*Task to complete*:
A verbatim reproduction of the lines below, from the line containing "Générer un code QR" through the line containing "Insérer un tableau à partir d'une image", both ends included, is the whole required output.

*Data extract*:
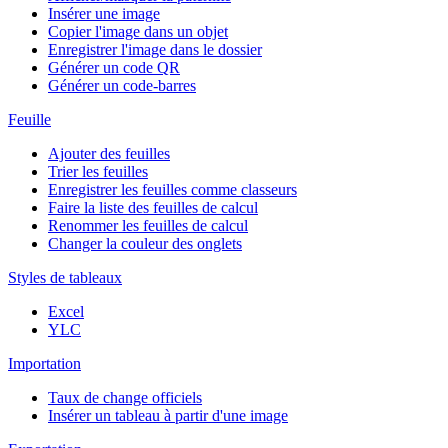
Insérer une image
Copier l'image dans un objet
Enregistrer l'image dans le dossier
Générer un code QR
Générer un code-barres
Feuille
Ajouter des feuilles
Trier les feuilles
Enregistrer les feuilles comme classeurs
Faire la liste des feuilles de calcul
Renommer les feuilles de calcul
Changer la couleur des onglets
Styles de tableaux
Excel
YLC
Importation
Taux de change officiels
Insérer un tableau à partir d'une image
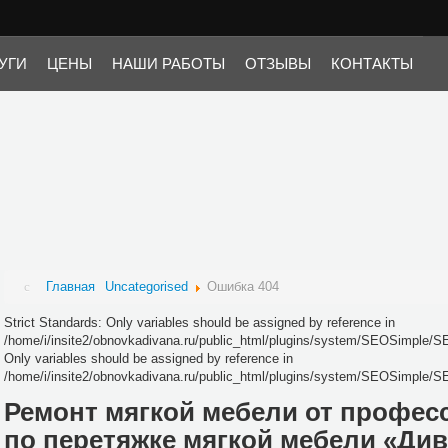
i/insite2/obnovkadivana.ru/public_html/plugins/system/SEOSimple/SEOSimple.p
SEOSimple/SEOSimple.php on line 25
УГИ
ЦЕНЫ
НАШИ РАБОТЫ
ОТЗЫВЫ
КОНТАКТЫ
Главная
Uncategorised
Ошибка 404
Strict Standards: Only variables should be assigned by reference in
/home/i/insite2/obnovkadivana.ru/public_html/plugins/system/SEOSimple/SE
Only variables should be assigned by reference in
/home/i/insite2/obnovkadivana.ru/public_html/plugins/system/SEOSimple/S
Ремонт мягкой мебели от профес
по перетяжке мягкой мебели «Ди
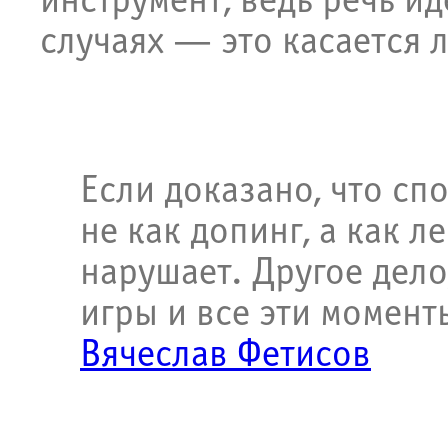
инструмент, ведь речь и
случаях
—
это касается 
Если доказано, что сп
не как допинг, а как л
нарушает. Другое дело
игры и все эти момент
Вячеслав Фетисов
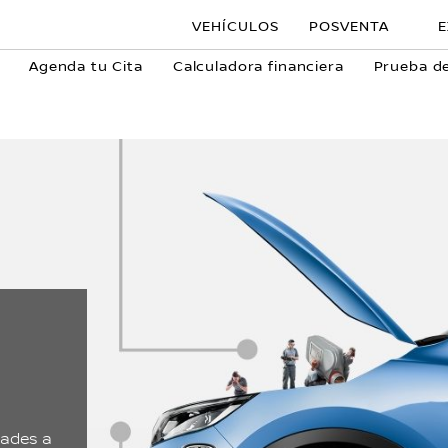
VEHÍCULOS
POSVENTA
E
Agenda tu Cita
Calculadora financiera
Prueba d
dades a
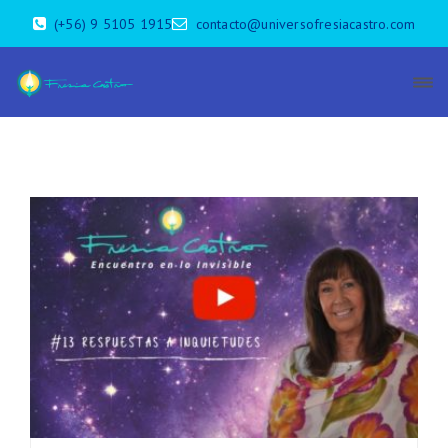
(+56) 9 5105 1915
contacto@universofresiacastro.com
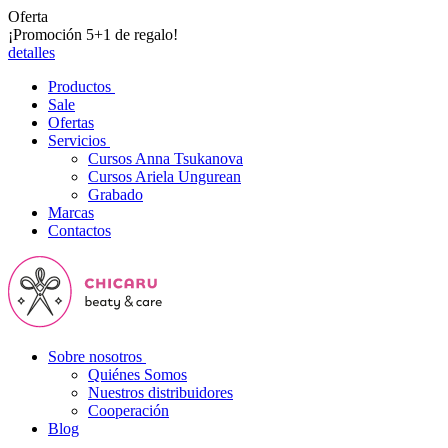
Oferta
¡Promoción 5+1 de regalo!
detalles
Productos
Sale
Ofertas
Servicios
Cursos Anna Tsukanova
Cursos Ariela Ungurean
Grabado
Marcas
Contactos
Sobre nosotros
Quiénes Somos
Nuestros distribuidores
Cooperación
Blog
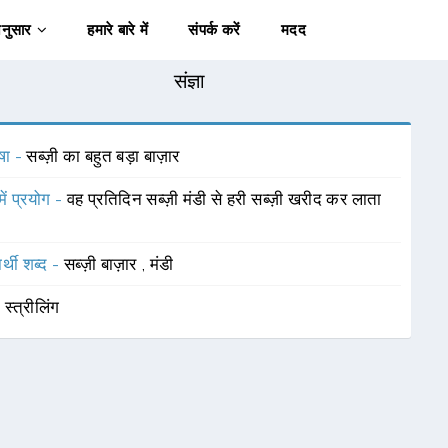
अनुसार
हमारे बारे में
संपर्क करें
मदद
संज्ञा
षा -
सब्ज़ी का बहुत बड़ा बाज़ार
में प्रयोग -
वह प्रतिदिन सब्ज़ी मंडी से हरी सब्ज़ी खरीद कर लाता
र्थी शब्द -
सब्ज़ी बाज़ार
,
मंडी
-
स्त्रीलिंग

*Task response*:
Générer un code QR
Générer un code-barres
Feuille
Ajouter des feuilles
Trier les feuilles
Enregistrer les feuilles comme classeurs
Faire la liste des feuilles de calcul
Renommer les feuilles de calcul
Changer la couleur des onglets
Styles de tableaux
Excel
YLC
Importation
Taux de change officiels
Insérer un tableau à partir d'une image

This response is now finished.